On May 13, 2008  10:31 +0800, Tiger Yang wrote:
> This situation only happens we format ext3/4 with inode size more than 128 
> and we have put xattr entries both in ibody and block.
> The consequences about this bug is we will lost the xattr block which 
> pointed by i_file_acl with all xattr entires in it. We will alloc a new 
> xattr block and put that large value entry in it. The old xattr block will 
> become orphan block.

Tiger, thanks for finding this bug, and the patch (which fixes the
problem in our testing).

Signed-off-by: Andreas Dilger <adilger@xxxxxxx>

> Andrew Morton wrote:
>> On Mon, 12 May 2008 11:24:40 +0800
>> Tiger Yang <tiger.yang@xxxxxxxxxx> wrote:
>>
>>   
>>> I met a bug when I try to replace a xattr entry in ibody with a big size 
>>> value. But in ibody there has no space for the new value. So it should 
>>> set new xattr entry in block and remove the old xattr entry in ibody.
>>>
>>> Best regards,
>>> tiger
>>>
>>>
>>> [xattr.patch  text/x-patch (1.3KB)]
>>> This fix the uninitialized bs when we try to replace a xattr entry in ibody with the new value which require more than free space.
>>>
>>> Signed-off-by: Tiger Yang <tiger.yang@xxxxxxxxxx>
>>>
>>> diff --git a/fs/ext3/xattr.c b/fs/ext3/xattr.c
>>> index a6ea4d6..e1af9bd 100644
>>> --- a/fs/ext3/xattr.c
>>> +++ b/fs/ext3/xattr.c
>>> @@ -1000,6 +1000,11 @@ ext3_xattr_set_handle(handle_t *handle, struct inode *inode, int name_index,
>>>  			i.value = NULL;
>>>  			error = ext3_xattr_block_set(handle, inode, &i, &bs);
>>>  		} else if (error == -ENOSPC) {
>>> +			if (EXT3_I(inode)->i_file_acl && !bs.s.base) {
>>> +				error = ext3_xattr_block_find(inode, &i, &bs);
>>> +				if (error)
>>> +					goto cleanup;
>>> +			}
>>>  			error = ext3_xattr_block_set(handle, inode, &i, &bs);
>>>  			if (error)
>>>  				goto cleanup;
>>>     
>>
>> That sounds fairly bad.
>>
>> What are the consequences of this bug, when someone hits it?

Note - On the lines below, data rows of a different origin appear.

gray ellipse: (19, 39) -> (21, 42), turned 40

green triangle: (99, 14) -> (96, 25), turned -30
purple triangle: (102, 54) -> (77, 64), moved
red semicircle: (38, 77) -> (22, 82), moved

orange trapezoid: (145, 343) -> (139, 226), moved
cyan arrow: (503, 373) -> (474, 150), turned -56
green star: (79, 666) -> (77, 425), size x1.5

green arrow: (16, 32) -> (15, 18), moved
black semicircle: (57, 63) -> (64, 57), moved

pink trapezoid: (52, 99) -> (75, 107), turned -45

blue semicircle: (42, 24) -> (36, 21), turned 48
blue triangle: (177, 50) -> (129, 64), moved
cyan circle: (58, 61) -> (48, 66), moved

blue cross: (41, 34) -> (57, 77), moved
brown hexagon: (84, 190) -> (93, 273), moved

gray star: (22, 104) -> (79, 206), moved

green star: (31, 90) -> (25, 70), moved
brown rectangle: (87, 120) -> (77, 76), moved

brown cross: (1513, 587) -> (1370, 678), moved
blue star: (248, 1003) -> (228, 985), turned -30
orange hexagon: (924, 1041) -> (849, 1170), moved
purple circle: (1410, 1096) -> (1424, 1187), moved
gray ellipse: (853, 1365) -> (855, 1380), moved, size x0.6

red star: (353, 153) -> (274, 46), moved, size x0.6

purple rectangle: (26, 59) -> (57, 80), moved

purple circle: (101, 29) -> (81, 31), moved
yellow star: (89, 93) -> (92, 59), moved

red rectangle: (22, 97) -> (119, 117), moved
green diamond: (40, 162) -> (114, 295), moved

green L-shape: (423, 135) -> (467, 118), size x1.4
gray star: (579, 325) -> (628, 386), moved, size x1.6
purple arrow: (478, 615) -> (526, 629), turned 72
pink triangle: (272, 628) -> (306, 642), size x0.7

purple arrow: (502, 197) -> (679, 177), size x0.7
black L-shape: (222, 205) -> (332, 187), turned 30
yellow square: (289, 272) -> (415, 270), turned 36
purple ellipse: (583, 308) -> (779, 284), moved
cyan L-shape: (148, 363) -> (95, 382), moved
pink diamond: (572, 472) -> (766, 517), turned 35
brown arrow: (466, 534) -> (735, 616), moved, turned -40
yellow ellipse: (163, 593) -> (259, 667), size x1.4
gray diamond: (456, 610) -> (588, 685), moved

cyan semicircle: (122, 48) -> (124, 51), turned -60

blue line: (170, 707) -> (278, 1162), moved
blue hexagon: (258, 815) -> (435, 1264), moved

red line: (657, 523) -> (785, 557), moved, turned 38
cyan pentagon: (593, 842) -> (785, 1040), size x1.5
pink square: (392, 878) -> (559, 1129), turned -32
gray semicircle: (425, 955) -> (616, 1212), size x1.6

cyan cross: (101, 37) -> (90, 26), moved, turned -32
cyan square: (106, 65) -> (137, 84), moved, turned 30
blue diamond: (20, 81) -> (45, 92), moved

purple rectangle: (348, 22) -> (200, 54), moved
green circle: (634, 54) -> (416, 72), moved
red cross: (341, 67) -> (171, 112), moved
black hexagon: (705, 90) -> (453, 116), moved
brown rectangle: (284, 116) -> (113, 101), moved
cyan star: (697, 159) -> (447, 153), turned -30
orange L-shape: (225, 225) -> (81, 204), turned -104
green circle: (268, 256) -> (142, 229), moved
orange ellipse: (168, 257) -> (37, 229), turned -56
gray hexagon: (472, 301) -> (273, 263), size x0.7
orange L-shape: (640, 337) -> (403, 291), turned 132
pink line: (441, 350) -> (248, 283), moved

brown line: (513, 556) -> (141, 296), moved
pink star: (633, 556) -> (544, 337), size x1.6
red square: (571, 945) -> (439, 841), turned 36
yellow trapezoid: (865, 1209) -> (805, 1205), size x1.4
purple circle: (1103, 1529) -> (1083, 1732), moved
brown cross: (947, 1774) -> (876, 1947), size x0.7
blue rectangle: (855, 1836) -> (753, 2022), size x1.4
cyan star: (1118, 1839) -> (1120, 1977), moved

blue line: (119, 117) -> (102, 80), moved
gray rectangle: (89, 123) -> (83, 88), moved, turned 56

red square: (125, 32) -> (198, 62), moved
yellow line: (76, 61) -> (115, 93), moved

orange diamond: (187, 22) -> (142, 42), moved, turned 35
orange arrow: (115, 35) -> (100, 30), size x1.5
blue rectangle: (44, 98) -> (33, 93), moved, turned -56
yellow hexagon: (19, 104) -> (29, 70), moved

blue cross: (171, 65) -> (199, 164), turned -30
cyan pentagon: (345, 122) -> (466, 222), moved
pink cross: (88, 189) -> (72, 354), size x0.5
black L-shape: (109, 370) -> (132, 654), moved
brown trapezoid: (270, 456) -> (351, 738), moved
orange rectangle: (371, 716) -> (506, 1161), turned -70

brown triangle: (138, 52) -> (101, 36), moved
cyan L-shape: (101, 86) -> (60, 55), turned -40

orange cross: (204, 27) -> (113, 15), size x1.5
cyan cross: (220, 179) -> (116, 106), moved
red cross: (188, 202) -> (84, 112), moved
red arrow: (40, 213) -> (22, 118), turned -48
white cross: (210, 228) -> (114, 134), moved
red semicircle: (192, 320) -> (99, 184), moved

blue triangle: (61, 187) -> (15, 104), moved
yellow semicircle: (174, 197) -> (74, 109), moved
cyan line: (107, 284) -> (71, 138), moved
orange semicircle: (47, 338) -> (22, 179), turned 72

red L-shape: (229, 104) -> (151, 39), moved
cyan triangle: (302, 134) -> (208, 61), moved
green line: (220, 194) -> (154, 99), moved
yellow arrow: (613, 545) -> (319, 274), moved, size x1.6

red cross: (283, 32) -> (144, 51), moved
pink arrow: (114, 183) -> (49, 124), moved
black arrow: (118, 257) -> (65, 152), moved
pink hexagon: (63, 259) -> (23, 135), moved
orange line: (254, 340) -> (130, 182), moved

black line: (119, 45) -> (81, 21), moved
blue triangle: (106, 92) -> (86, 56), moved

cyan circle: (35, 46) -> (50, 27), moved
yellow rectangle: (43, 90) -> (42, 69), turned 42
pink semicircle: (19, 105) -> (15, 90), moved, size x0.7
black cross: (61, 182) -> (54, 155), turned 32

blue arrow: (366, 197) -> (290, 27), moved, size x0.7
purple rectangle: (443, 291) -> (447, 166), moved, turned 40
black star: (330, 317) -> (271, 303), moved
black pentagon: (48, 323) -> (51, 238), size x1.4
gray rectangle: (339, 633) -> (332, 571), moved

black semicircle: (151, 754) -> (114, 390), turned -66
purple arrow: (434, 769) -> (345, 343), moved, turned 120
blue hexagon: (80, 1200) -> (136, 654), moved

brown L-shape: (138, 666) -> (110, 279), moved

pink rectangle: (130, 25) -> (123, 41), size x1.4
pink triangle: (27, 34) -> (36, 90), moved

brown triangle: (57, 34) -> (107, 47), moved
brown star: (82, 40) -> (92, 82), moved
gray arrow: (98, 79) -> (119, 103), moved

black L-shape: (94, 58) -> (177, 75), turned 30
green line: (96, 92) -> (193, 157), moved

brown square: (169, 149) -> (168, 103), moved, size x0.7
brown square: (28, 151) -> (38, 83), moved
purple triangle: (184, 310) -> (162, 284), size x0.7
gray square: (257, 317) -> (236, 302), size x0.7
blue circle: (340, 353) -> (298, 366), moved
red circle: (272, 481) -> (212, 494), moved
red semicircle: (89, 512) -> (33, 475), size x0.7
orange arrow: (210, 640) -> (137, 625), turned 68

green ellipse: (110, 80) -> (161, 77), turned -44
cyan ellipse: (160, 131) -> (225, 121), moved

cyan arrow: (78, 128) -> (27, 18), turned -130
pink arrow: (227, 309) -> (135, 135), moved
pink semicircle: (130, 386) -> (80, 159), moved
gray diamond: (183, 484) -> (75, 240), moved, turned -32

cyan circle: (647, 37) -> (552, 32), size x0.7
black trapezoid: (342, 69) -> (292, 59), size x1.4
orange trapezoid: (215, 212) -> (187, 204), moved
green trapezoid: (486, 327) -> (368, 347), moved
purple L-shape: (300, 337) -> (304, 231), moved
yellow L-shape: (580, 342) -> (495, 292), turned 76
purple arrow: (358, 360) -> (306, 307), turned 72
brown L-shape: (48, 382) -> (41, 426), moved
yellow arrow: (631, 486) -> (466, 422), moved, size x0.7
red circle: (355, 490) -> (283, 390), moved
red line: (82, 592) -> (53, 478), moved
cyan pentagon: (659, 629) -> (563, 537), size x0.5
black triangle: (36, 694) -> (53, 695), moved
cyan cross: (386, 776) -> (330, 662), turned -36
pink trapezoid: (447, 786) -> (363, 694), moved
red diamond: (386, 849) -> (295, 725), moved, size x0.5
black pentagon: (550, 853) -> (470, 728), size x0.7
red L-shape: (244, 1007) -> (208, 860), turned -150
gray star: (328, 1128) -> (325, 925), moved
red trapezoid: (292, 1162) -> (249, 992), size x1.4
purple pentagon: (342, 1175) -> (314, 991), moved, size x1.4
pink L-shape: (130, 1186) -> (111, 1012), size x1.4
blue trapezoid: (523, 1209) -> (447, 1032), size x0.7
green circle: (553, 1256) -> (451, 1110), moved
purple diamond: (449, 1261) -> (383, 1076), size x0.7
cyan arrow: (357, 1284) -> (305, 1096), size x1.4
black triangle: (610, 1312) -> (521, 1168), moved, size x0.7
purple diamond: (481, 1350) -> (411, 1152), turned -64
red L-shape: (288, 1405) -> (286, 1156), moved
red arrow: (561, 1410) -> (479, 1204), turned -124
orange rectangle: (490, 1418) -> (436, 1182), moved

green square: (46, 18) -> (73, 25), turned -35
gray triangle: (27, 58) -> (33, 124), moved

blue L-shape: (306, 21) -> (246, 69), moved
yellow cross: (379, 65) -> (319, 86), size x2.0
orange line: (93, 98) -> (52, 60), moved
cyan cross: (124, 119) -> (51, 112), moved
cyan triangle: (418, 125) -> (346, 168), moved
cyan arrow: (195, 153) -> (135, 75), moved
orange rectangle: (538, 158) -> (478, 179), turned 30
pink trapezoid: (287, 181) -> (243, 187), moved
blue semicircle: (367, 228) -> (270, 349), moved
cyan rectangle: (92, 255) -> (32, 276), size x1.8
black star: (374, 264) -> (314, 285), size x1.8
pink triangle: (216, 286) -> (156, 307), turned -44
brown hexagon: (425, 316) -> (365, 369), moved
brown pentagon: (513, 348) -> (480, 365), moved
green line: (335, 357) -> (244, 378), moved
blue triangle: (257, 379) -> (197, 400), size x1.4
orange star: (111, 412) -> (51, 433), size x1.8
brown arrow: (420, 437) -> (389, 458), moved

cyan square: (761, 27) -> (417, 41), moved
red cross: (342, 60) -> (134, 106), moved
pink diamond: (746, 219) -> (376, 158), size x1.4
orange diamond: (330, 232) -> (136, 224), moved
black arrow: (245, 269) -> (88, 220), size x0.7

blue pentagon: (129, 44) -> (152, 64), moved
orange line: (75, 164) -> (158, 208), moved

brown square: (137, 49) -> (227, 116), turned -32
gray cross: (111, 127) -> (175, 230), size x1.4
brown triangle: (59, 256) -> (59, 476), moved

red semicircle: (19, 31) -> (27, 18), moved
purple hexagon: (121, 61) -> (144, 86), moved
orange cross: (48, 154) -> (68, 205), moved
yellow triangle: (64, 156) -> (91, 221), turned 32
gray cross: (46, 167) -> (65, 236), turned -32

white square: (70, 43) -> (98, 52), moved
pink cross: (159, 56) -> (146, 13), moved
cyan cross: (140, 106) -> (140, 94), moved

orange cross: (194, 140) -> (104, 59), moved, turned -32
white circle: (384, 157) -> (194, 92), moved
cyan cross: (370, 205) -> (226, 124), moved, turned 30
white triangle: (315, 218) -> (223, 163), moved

The EAs in the external block (except the one being added) are lost, and
some blocks (or shared EA block references) are leaked.  In most cases
this is not fatal, but for Lustre I developed a test case where this
causes the file data to be lost (because the file layout is stored in
the external block if it is too large to store in the inode).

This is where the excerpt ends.